有名ヒップホップ歌手が麻薬投与の容疑で裁判を受けた8時間後に番組に出演し、オンラインで批判の声が上がっている。
ラッパーSik-K(クォン・ミンシク・32)は2日、ソウル西部地方裁判所刑事2-1部(チョン・ソンギュン部長判事)の審理で行われた控訴審初公判に出席した。この場で彼は自首後2年間、誠実に断薬してきたとし、裁判所に寛大な処置を求めた。
検察「刑が軽い」、弁護人「量刑不当」
検察は原審の刑が軽いとし、1審と同じ懲役3年6ヶ月を求刑した。昨年、1審裁判所はSik-Kに懲役10ヶ月、執行猶予2年を言い渡し、保護観察および薬物治療講義の受講を命じた。

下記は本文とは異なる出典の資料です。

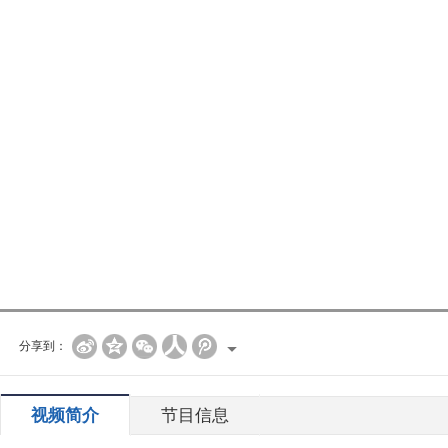
分享到：
视频简介
节目信息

法廷でSik-K側の弁護人は「被告は麻薬流通に関与していない単純投薬者であり、事件発生後誠実に捜査と裁判に臨んだ」と説明し、「現在は治療を通じて薬物依存を克服中であり、再犯の可能性は著しく低い」と述べた。
特に弁護人は、Sik-Kの職業的特性を挙げて量刑の不当性を主張した。
弁護人は「有名人という身分は、再犯を難しくする強力な社会的制約だ」と言い、「すでに番組出演停止や広告キャンセルなど厳しい処罰を受けている状況で、職業的地位が量刑に不利に作用してはならない」と訴えた。
裁判後、「映像」で番組出演

初公判が開かれた同日、約8時間後の夕方にSik-Kは、最終優勝者を決める『SHOW ME THE MONEY 12』の最終回に出演した。ラッパーHAONのステージに姿を見せた。
ZICO、Gaeko、VINXENなどの同僚ラッパーたちがステージ上で曲「king‘s gambit」を歌うのとは対照的に、Sik-Kは大型スクリーンを通じて姿を現した。
放送局側が論争を意識したのか、Sik-Kをステージ上に立たせず映像で登場させる方式を選んだとみられる。
Sik-Kは『SHOW ME THE MONEY 4』を通じて大衆に顔を知られるようになり、個人レーベルを設立しヒップホップ界で地位を固めてきた。それから昨年1月、ソウル龍山区(ヨンサン区)近くで勤務中の警察官に「ここは警察署ですか」と尋ね、自ら投薬事実を明らかにし自首した。
その後、捜査過程で2023年10月にケタミンおよびエクスタシー投薬、2024年1月に大麻吸引および所持の容疑などが追加で明らかになった。
1審で執行猶予を言い渡されたSik-Kは、数日後にいくつかのフェスティバルのステージに立ち、反省のない行動だとして批判を受けることもあった。この日も顔を黒い布で隠した状態で映像に登場したが、「Sik-K」と書かれたハングルのメダル付きネックレスを着けて登場し、論争をさらに大きくしたと伝えられている。
裁判所は、30日午前10時に控訴審の判決を下す予定だ。